Billy Mouse often feels like the odd one out. As a small, Tolkien-obsessed son of a coffin maker, he has never really fit in. Then, one September morning, the first day of a new school year, things seem even more bewildering. Overnight, his neighbour has managed to regrow her perm, the 'Woodcock Drive' sign has again been snapped off in an 'amusing' place and when he arrives at school his new form room is full of older pupils and his class are back where they were the year before. When his form tutor arrives with her dress tucked in her knickers. exactly as she did twelve months earlier, Billy knows something really weird is happening. A glance outside confirms that the new astroturf pitch has somehow no longer been built and then Jess Walker walks in. She was murdered last June.

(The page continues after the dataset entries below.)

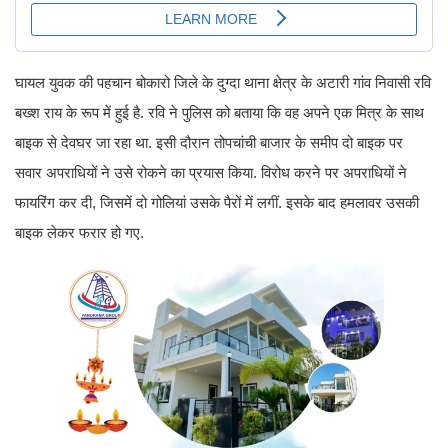
घायल युवक की पहचान बोकारो जिले के दुग्दा थाना क्षेत्र के अटारी गांव निवासी रवि
बख्श राय के रूप में हुई है. रवि ने पुलिस को बताया कि वह अपने एक मित्र के साथ
बाइक से देवघर जा रहा था. इसी दौरान तोपचांची बाजार के समीप दो बाइक पर
सवार अपराधियों ने उसे रोकने का प्रयास किया. विरोध करने पर अपराधियों ने
फायरिंग कर दी, जिसमें दो गोलियां उसके पैरों में लगीं. इसके बाद हमलावर उसकी
बाइक लेकर फरार हो गए.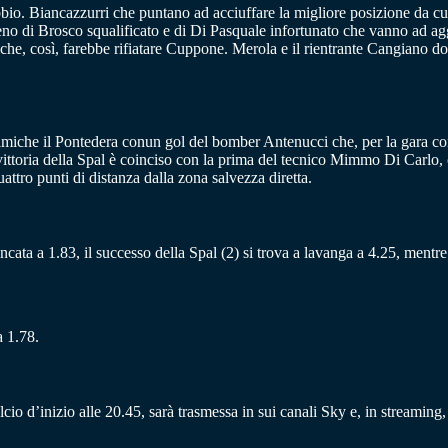
io. Biancazzurri che puntano ad acciuffare la migliore posizione da cui 
eno di Brosco squalificato e di Di Pasquale infortunato che vanno ad ag
che, così, farebbe rifiatare Cuppone. Merola e il rientrante Cangiano do
ra amiche il Pontedera conun gol del bomber Antenucci che, per la gara 
vittoria della Spal è coinciso con la prima del tecnico Mimmo Di Carlo, c
attro punti di distanza dalla zona salvezza diretta.
è bancata a 1.83, il successo della Spal (2) si trova a lavanga a 4.25, mentr
a 1.78.
lcio d’inizio alle 20.45, sarà trasmessa in sui canali Sky e, in stream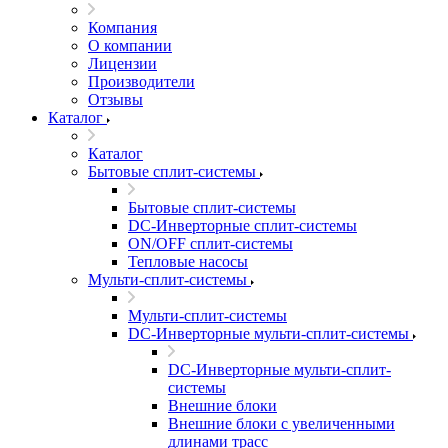
Компания
О компании
Лицензии
Производители
Отзывы
Каталог
Каталог
Бытовые сплит-системы
Бытовые сплит-системы
DC-Инверторные сплит-системы
ON/OFF сплит-системы
Тепловые насосы
Мульти-сплит-системы
Мульти-сплит-системы
DC-Инверторные мульти-сплит-системы
DC-Инверторные мульти-сплит-
системы
Внешние блоки
Внешние блоки с увеличенными
длинами трасс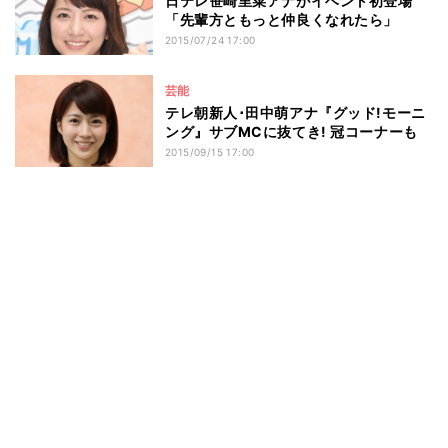
日テレ笹崎里菜アナがイベント初登場
「先輩方ともっと仲良くなれたら」
2015/07/24 17:00
芸能
テレ朝新人･田中萌アナ『グッド!モーニ
ング』サブMCに抜てき! 冠コーナーも
2015/09/15 17:00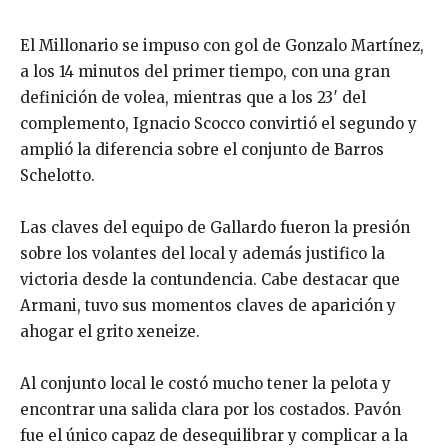
El Millonario se impuso con gol de Gonzalo Martínez,
a los 14 minutos del primer tiempo, con una gran
definición de volea, mientras que a los 23′ del
complemento, Ignacio Scocco convirtió el segundo y
amplió la diferencia sobre el conjunto de Barros
Schelotto.
Las claves del equipo de Gallardo fueron la presión
sobre los volantes del local y además justifico la
victoria desde la contundencia. Cabe destacar que
Armani, tuvo sus momentos claves de aparición y
ahogar el grito xeneize.
Al conjunto local le costó mucho tener la pelota y
encontrar una salida clara por los costados. Pavón
fue el único capaz de desequilibrar y complicar a la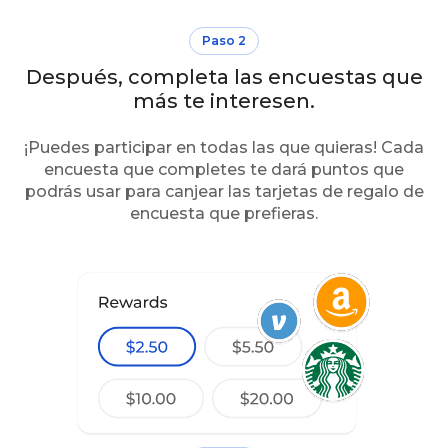
Paso 2
Después, completa las encuestas que
más te interesen.
¡Puedes participar en todas las que quieras! Cada
encuesta que completes te dará puntos que
podrás usar para canjear las tarjetas de regalo de
encuesta que prefieras.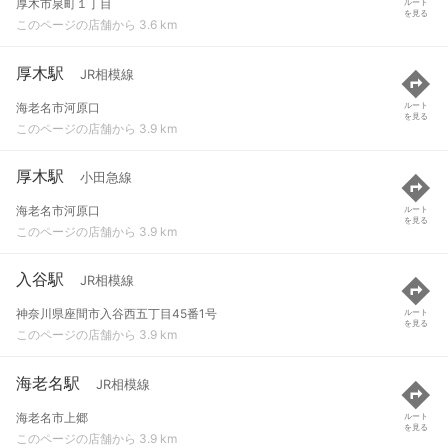
厚木市泉町１丁目
ルート
を見る
このページの店舗から 3.6 km
厚木駅
JR相模線
海老名市河原口
ルート
を見る
このページの店舗から 3.9 km
厚木駅
小田急線
海老名市河原口
ルート
を見る
このページの店舗から 3.9 km
入谷駅
JR相模線
神奈川県座間市入谷西五丁目45番1号
ルート
を見る
このページの店舗から 3.9 km
海老名駅
JR相模線
海老名市上郷
ルート
を見る
このページの店舗から 3.9 km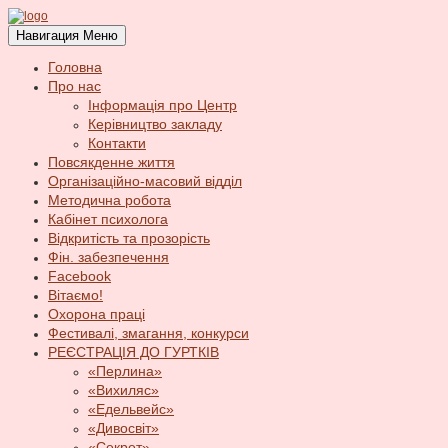
Навигация
Меню
Головна
Про нас
Інформація про Центр
Керівництво закладу
Контакти
Повсякденне життя
Організаційно-масовий відділ
Методична робота
Кабінет психолога
Відкритість та прозорість
Фін. забезпечення
Facebook
Вітаємо!
Охорона праці
Фестивалі, змагання, конкурси
РЕЄСТРАЦІЯ ДО ГУРТКІВ
«Перлина»
«Вихиляс»
«Едельвейс»
«Дивосвіт»
«Секрет»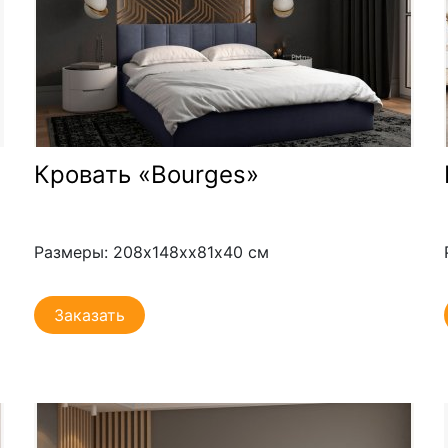
Кровать «Bourges»
Размеры: 208х148хх81х40 см
Заказать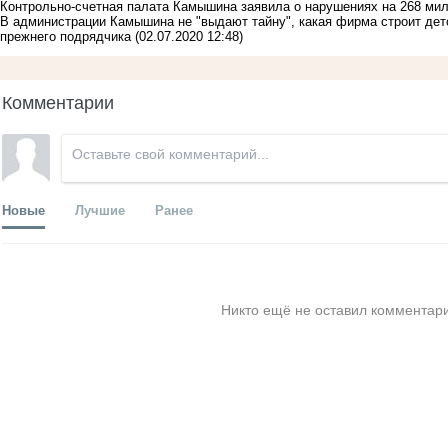
Контрольно-счетная палата Камышина заявила о нарушениях на 268 мил
В администрации Камышина не "выдают тайну", какая фирма строит детс
прежнего подрядчика
(02.07.2020 12:48)
Комментарии
Новые
Лучшие
Ранее
Никто ещё не оставил комментари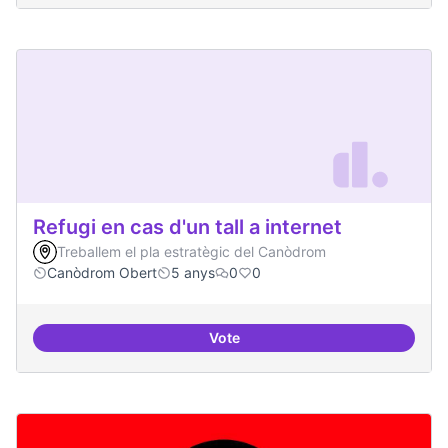
Refugi en cas d'un tall a internet
Treballem el pla estratègic del Canòdrom
Canòdrom Obert
5 anys
0
0
Vote
Refugi en cas d'un tall a internet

All cats are grey is a coming of age novel that will appeal to anyone who has ever felt like the underdog. Its central character Billy is immediately cast into the role of prospective hero and he realises that he has somehow been given a chance to solve the mystery of who killed Jess and to stop it happening again / at all. The problems are that a) he will have to get to know her properly to help her and he's really really rubbish at talking to girls and that b) he will have to be strong and brave rather than an undersized and mostly anonymous lad who is more used to painting hobbit figurines.The novel tracks the path Billy takes, uncovering clue after clue whilst trying to deny to himself that he's actually fallen for the enigmatic Jess. From the boy most likely to be completely forgotten by anyone he meets, he's suddenly housebreaking, spying, truanting, attacking people with artificial legs and Hello Kitty penknives and getting involved in fights. Well, getting hit a lot.As he searches for answers, Billy works out that literally everybody is now a suspect. Even himself.
(What if he is somehow enabling, somehow pushing things on rather than helping to stop them? It is far-fetched but. if the whole time-space continuum is distorted, could indeed anything this time impact upon last time or vice versa? Thinking about it too much makes his head hurt. Like watching Back to the Future 2.).And meanwhile the clock is ticking and the past / future has a nasty habit of repeating itself.